2018年04月27日 | 菅井滋円 作品集
回帰 3
バスを待ちながら若い日のことを思い起こしていた。
今出川大宮で乗り換へるために下車したが そこは西陣の問屋の工場があった そこは嘗てアトリエにしていた。
多量の画材を持ちこみ まことに独善的な絵を描いていた場所で そのときの二階からの窓外景色がいまも残されている。  いまの考古学博物館の前である。 二十歳の半ばより十余年当時の西陣織物会館があったのである。

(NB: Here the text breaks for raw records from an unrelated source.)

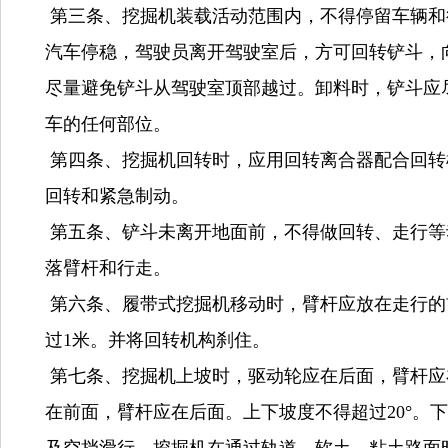
第三条、挖掘机装载活动范围内，不得停留车辆和
汽车停稳，驾驶员离开驾驶室后，方可回转铲斗，
尽量避免铲斗从驾驶室顶部越过。卸料时，铲斗应
车的任何部位。
第四条、挖掘机回转时，应用回转离合器配合回转
回转和紧急制动。
第五条、铲斗未离开地面前，不得做回转、走行等
落臂杆和行走。
第六条、履带式挖掘机移动时，臂杆应放在走行的
过1米。并将回转机构刹住。
第七条、挖掘机上坡时，驱动轮应在后面，臂杆应
在前面，臂杆应在后面。上下坡度不得超过20°。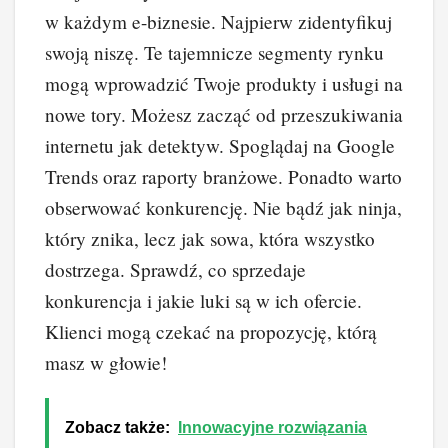
w każdym e-biznesie. Najpierw zidentyfikuj
swoją niszę. Te tajemnicze segmenty rynku
mogą wprowadzić Twoje produkty i usługi na
nowe tory. Możesz zacząć od przeszukiwania
internetu jak detektyw. Spoglądaj na Google
Trends oraz raporty branżowe. Ponadto warto
obserwować konkurencję. Nie bądź jak ninja,
który znika, lecz jak sowa, która wszystko
dostrzega. Sprawdź, co sprzedaje
konkurencja i jakie luki są w ich ofercie.
Klienci mogą czekać na propozycję, którą
masz w głowie!
Zobacz także:
Innowacyjne rozwiązania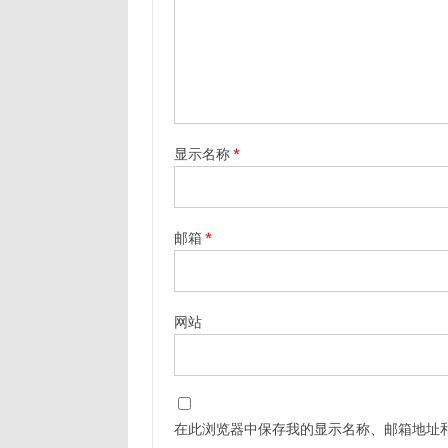
显示名称
*
邮箱
*
网站
在此浏览器中保存我的显示名称、邮箱地址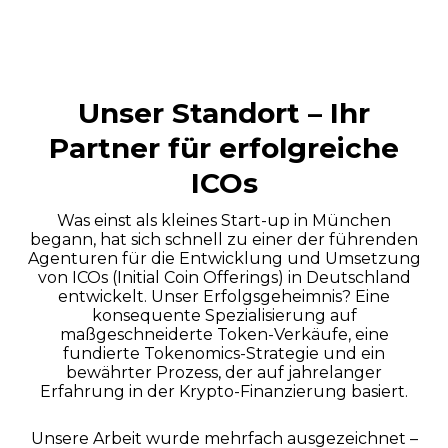
Unser Standort – Ihr
Partner für erfolgreiche
ICOs
Was einst als kleines Start-up in München
begann, hat sich schnell zu einer der führenden
Agenturen für die Entwicklung und Umsetzung
von ICOs (Initial Coin Offerings) in Deutschland
entwickelt. Unser Erfolgsgeheimnis? Eine
konsequente Spezialisierung auf
maßgeschneiderte Token-Verkäufe, eine
fundierte Tokenomics-Strategie und ein
bewährter Prozess, der auf jahrelanger
Erfahrung in der Krypto-Finanzierung basiert.
Unsere Arbeit wurde mehrfach ausgezeichnet –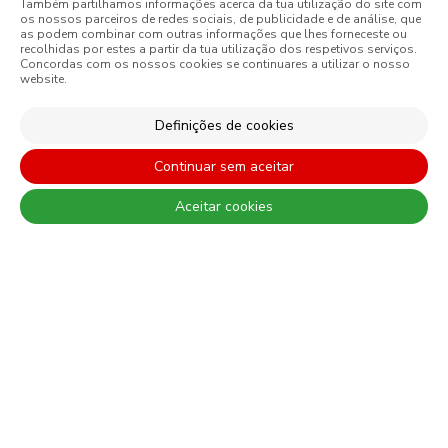
Também partilhamos informações acerca da tua utilização do site com
os nossos parceiros de redes sociais, de publicidade e de análise, que
CONSTRUÇÃO CIVIL
as podem combinar com outras informações que lhes forneceste ou
recolhidas por estes a partir da tua utilização dos respetivos serviços.
PERFORMANCE COATINGS
Concordas com os nossos cookies se continuares a utilizar o nosso
website.
Definições de cookies
São sempre de admitir diferenças entre as cores reais e as visualizadas
Continuar sem aceitar
nos diferentes monitores. Para uma escolha mais precisa a CIN
recomenda que faça um teste de cor antes de qualquer aplicação.
Aceitar cookies
© 2026 CIN, S.A.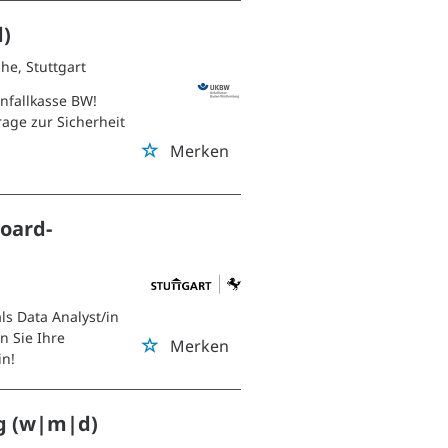
d)
uhe, Stuttgart
Unfallkasse BW!
rage zur Sicherheit
Merken
oard-
als Data Analyst/in
 Sie Ihre
Merken
in!
ng (w|m|d)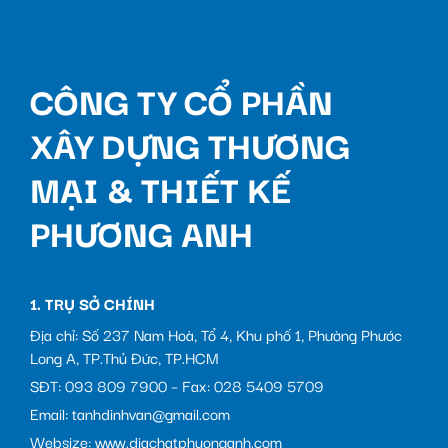
CÔNG TY CỔ PHẦN
XÂY DỰNG THƯƠNG
MẠI & THIẾT KẾ
PHƯƠNG ANH
1. TRỤ SỞ CHÍNH
Địa chỉ: Số 237 Nam Hoà, Tổ 4, Khu phố 1, Phường Phước
Long A, TP.Thủ Đức, TP.HCM
SĐT: 093 809 7900 – Fax: 028 5409 5709
Email: tanhdinhvan@gmail.com
Websize: www.diachatphuonganh.com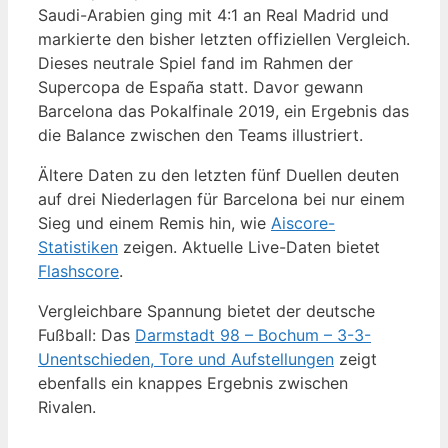
Saudi-Arabien ging mit 4:1 an Real Madrid und
markierte den bisher letzten offiziellen Vergleich.
Dieses neutrale Spiel fand im Rahmen der
Supercopa de España statt. Davor gewann
Barcelona das Pokalfinale 2019, ein Ergebnis das
die Balance zwischen den Teams illustriert.
Ältere Daten zu den letzten fünf Duellen deuten
auf drei Niederlagen für Barcelona bei nur einem
Sieg und einem Remis hin, wie
Aiscore-
Statistiken
zeigen. Aktuelle Live-Daten bietet
Flashscore
.
Vergleichbare Spannung bietet der deutsche
Fußball: Das
Darmstadt 98 – Bochum – 3-3-
Unentschieden, Tore und Aufstellungen
zeigt
ebenfalls ein knappes Ergebnis zwischen
Rivalen.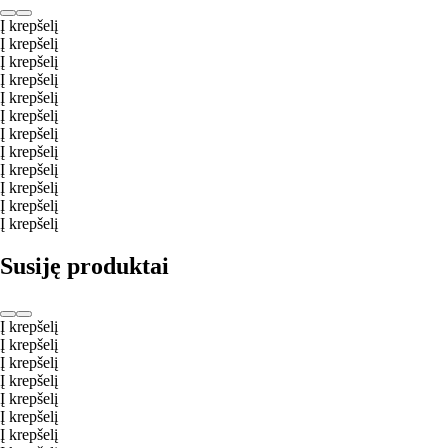
Į krepšelį
Į krepšelį
Į krepšelį
Į krepšelį
Į krepšelį
Į krepšelį
Į krepšelį
Į krepšelį
Į krepšelį
Į krepšelį
Į krepšelį
Į krepšelį
Susiję produktai
Į krepšelį
Į krepšelį
Į krepšelį
Į krepšelį
Į krepšelį
Į krepšelį
Į krepšelį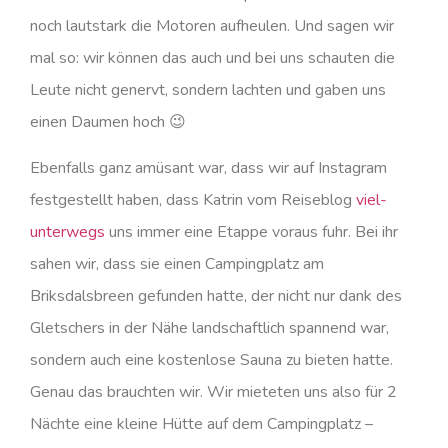
noch lautstark die Motoren aufheulen. Und sagen wir
mal so: wir können das auch und bei uns schauten die
Leute nicht genervt, sondern lachten und gaben uns
einen Daumen hoch 😉
Ebenfalls ganz amüsant war, dass wir auf Instagram
festgestellt haben, dass Katrin vom Reiseblog
viel-
unterwegs
uns immer eine Etappe voraus fuhr. Bei ihr
sahen wir, dass sie einen Campingplatz am
Briksdalsbreen gefunden hatte, der nicht nur dank des
Gletschers in der Nähe landschaftlich spannend war,
sondern auch eine kostenlose Sauna zu bieten hatte.
Genau das brauchten wir. Wir mieteten uns also für 2
Nächte eine kleine Hütte auf dem Campingplatz –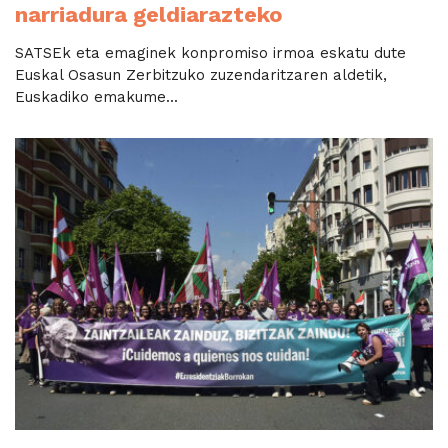
narriadura geldiarazteko
SATSEk eta emaginek konpromiso irmoa eskatu dute
Euskal Osasun Zerbitzuko zuzendaritzaren aldetik,
Euskadiko emakume...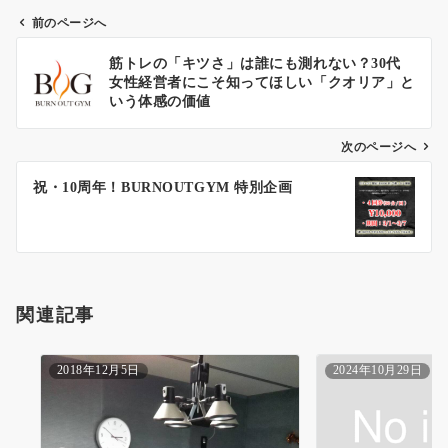
前のページへ
投
筋トレの「キツさ」は誰にも測れない？30代
稿
女性経営者にこそ知ってほしい「クオリア」と
ナ
いう体感の価値
ビ
ゲ
次のページへ
ー
祝・10周年！BURNOUTGYM 特別企画
シ
ョ
ン
関連記事
2018年12月5日
2024年10月29日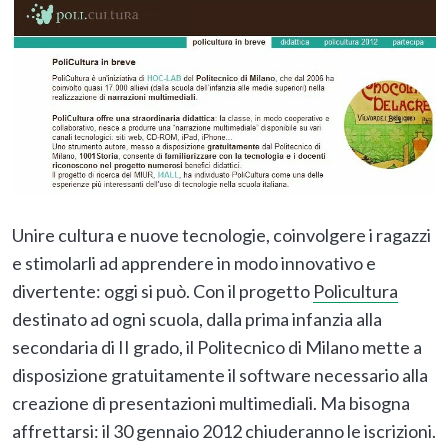
Unire cultura e nuove tecnologie, coinvolgere i ragazzi
e stimolarli ad apprendere in modo innovativo e
divertente: oggi si può. Con il progetto
Policultura
destinato ad ogni scuola, dalla prima infanzia alla
secondaria di II grado, il Politecnico di Milano mette a
disposizione gratuitamente il software necessario alla
creazione di presentazioni multimediali. Ma bisogna
affrettarsi: il 30 gennaio 2012 chiuderanno le iscrizioni.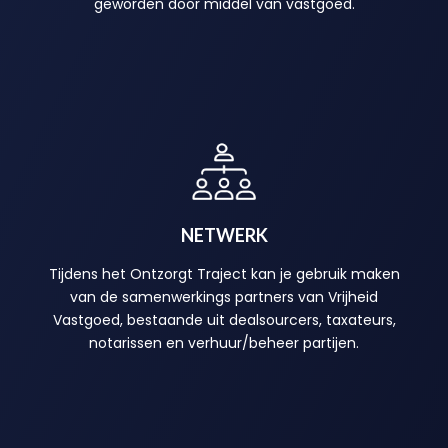
geworden door middel van vastgoed.
NETWERK
Tijdens het Ontzorgt Traject kan je gebruik maken
van de samenwerkings partners van Vrijheid
Vastgoed, bestaande uit dealsourcers, taxateurs,
notarissen en verhuur/beheer partijen.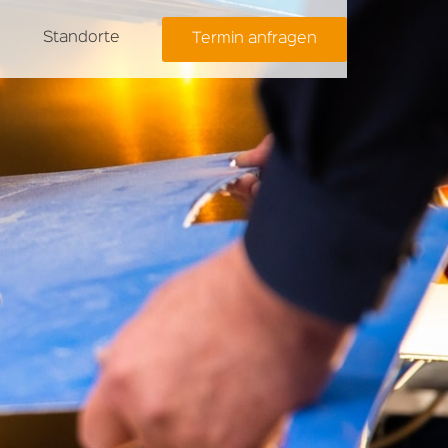
Standorte
Termin anfragen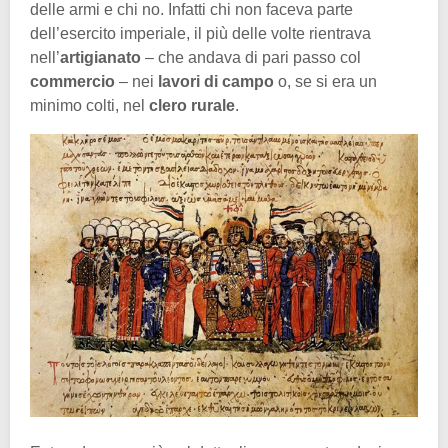
delle armi e chi no. Infatti chi non faceva parte
dell’esercito imperiale, il più delle volte rientrava
nell’
artigianato
– che andava di pari passo col
commercio
– nei
lavori di campo
o, se si era un
minimo colti, nel
clero rurale
.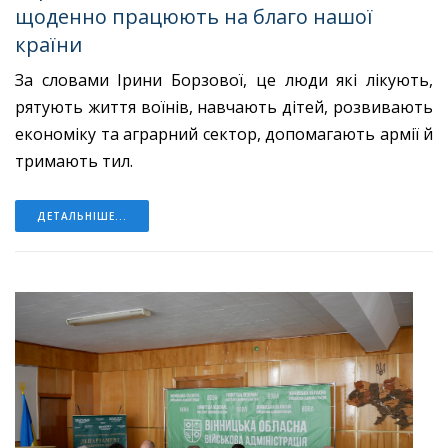
щоденно працюють на благо нашої
країни
За словами Ірини Борзової, це люди які лікують,
рятують життя воїнів, навчають дітей, розвивають
економіку та аграрний сектор, допомагають армії й
тримають тил.
ДЕТАЛЬНІШЕ...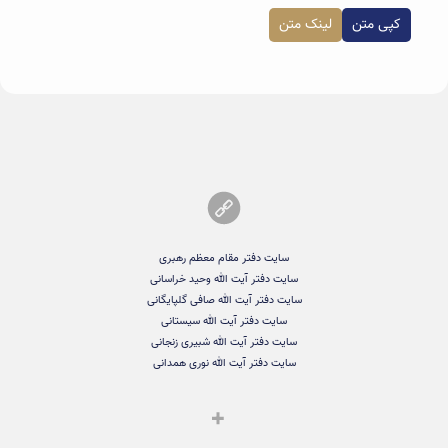
کپی متن
لینک متن
سایت دفتر مقام معظم رهبری
سایت دفتر آیت الله وحید خراسانی
سایت دفتر آیت الله صافی گلپایگانی
سایت دفتر آیت الله سیستانی
سایت دفتر آیت الله شبیری زنجانی
سایت دفتر آیت الله نوری همدانی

バスを待ちながら気になることがあった 隣で不安気な顔で地図を見ている青年である。
「どこへ行くの・・」
と声をかけた。
彼は以外なところからの声であったのだろう チョト間をおいて
「大将軍と云うところなのですが・・」
その返答はわたしの予想外の観光客である。
話して見て一昨日新潟から夜行バスで独り旅で京都へ向かってきたというのである。
バスと同じ方向なので案内しようと この珍客を北野神社前で下車して大将軍八神社へ案内した。
大将軍八神社は平安京鎮護の方位の神で歴史は古い わたしは久しぶりに賽銭を供え二礼二拍手 彼もわたしに摸して頭を垂れて拝み オガタマの木 裏の大碇を 集印帳を買い印を押してもらい 帰路に就いた。
わたくしには案内人ばかりはしていられない 彼を椿寺を案内しながら コンビニでお粥を買いに行く話しをした。
彼はそこにも付いて来た。
結局はわたしの家へも来た そして銭湯へも行った。
八時を過ぎて彼が帰った。  春の珍事は暮れた。


   



回帰 2

2018年04月13日 | 菅井滋円 作品集
回帰 2
命長ければ恥じ多しという言葉がある。
徒然草の言葉だが 著者だと云う吉田兼好がどのタイミングでこの言葉を記したのか 前後の文体を忘れてしまった。
「命が長い」のと「恥が多い」の二つの言葉は長寿の結果恥が多いのであろうか?  わたしにはそうは思えない。
若い時のことを思い起こして感じた事柄を 著者は自嘲と揶揄が含まれて恥ずかしいので アンテナの鈍い人は持たないシナヤカな感受性と云うことだと思う。
全ての長寿者が恥じることではない。  命が長いので若い日のことを恥じたのであろう 改めて嘆くことになったのだろう。
それにしても誰に恥じているのか?  そう云えば最近しみじみと身辺にいた人々が 何処へ行ったのか 居なくなっている。  そして恥じる人のいないコトに年齢を感じ寂しく やるせなさだけが残り 生きていて自らに恥じているだけだ 恥じている。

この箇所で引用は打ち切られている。